* [Assignment] An exact copy of the lines of the listing below between the "Environmental Product Declaration" line and the "Correo electronico" line, both included, is the whole answer; please omit the pictures.

* [Information supplied]
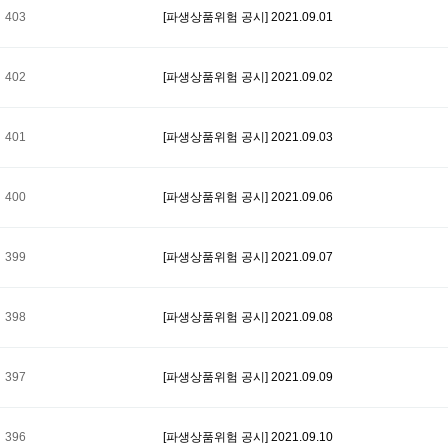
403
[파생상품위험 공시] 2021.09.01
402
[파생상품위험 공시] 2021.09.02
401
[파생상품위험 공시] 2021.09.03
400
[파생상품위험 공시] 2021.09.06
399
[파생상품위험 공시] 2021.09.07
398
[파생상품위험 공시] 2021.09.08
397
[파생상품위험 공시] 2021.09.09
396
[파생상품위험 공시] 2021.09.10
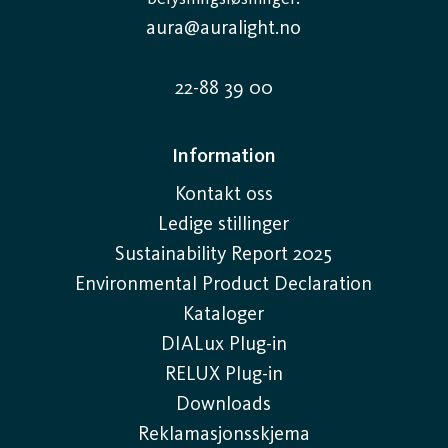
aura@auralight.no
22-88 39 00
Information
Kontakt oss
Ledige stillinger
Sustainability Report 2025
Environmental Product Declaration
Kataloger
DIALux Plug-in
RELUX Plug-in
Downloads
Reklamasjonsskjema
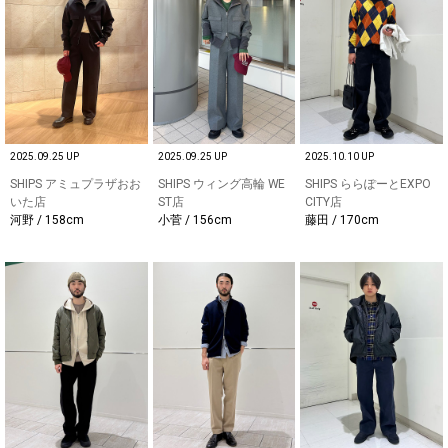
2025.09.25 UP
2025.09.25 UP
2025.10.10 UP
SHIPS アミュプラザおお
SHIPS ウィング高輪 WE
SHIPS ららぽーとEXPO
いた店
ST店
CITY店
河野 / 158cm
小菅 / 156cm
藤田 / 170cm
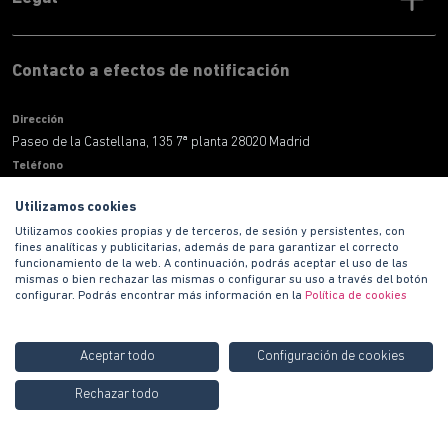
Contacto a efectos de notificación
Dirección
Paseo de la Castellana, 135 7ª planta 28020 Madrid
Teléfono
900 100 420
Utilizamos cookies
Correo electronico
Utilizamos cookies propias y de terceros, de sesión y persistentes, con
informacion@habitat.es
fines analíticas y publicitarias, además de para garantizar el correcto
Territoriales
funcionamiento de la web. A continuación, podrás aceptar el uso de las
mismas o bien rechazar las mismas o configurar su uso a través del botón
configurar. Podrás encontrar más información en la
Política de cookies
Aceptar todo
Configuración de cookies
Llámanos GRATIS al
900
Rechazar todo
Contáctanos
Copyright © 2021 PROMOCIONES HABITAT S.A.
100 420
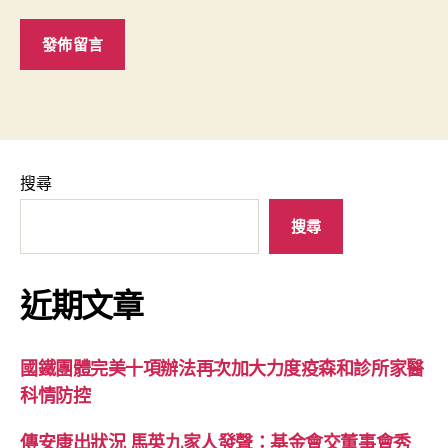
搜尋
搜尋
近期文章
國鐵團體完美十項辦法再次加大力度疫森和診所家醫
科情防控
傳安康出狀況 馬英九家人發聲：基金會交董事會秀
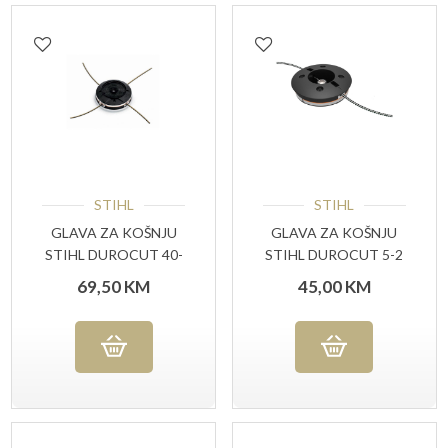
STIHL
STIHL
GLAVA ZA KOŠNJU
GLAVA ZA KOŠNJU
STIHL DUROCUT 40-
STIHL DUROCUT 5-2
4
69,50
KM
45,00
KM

--

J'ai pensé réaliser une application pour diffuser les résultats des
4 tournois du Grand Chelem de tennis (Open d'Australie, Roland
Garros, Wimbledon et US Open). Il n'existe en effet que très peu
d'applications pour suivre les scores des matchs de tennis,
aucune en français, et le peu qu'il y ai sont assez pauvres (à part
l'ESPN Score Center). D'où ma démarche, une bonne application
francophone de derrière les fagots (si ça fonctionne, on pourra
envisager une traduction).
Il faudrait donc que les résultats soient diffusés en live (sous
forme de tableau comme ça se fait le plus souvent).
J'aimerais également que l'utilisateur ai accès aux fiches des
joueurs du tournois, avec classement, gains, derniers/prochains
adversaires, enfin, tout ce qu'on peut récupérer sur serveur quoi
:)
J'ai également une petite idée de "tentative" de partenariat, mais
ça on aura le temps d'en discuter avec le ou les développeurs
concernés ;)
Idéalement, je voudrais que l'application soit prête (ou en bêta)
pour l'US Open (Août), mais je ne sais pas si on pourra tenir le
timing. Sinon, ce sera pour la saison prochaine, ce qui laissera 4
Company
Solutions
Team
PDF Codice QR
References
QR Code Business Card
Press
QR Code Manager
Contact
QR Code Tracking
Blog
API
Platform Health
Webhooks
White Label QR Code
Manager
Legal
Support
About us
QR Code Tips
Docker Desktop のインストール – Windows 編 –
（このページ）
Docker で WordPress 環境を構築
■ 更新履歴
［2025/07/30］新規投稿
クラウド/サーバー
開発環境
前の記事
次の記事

* [Solved exercise]
Environmental Product Declaration
Kataloger
DIALux Plug-in
RELUX Plug-in
Downloads
Reklamasjonsskjema
2025.09.25 UP
2025.09.25 UP
2025.10.10 UP
SHIPS アミュプラザおお
SHIPS ウィング高輪 WE
SHIPS ららぽーとEXPO
いた店
ST店
CITY店
河野 / 158cm
小菅 / 156cm
藤田 / 170cm
Contacto a efectos de notificación
Dirección
Paseo de la Castellana, 135 7ª planta 28020 Madrid
Teléfono
900 100 420
Utilizamos cookies
Correo electronico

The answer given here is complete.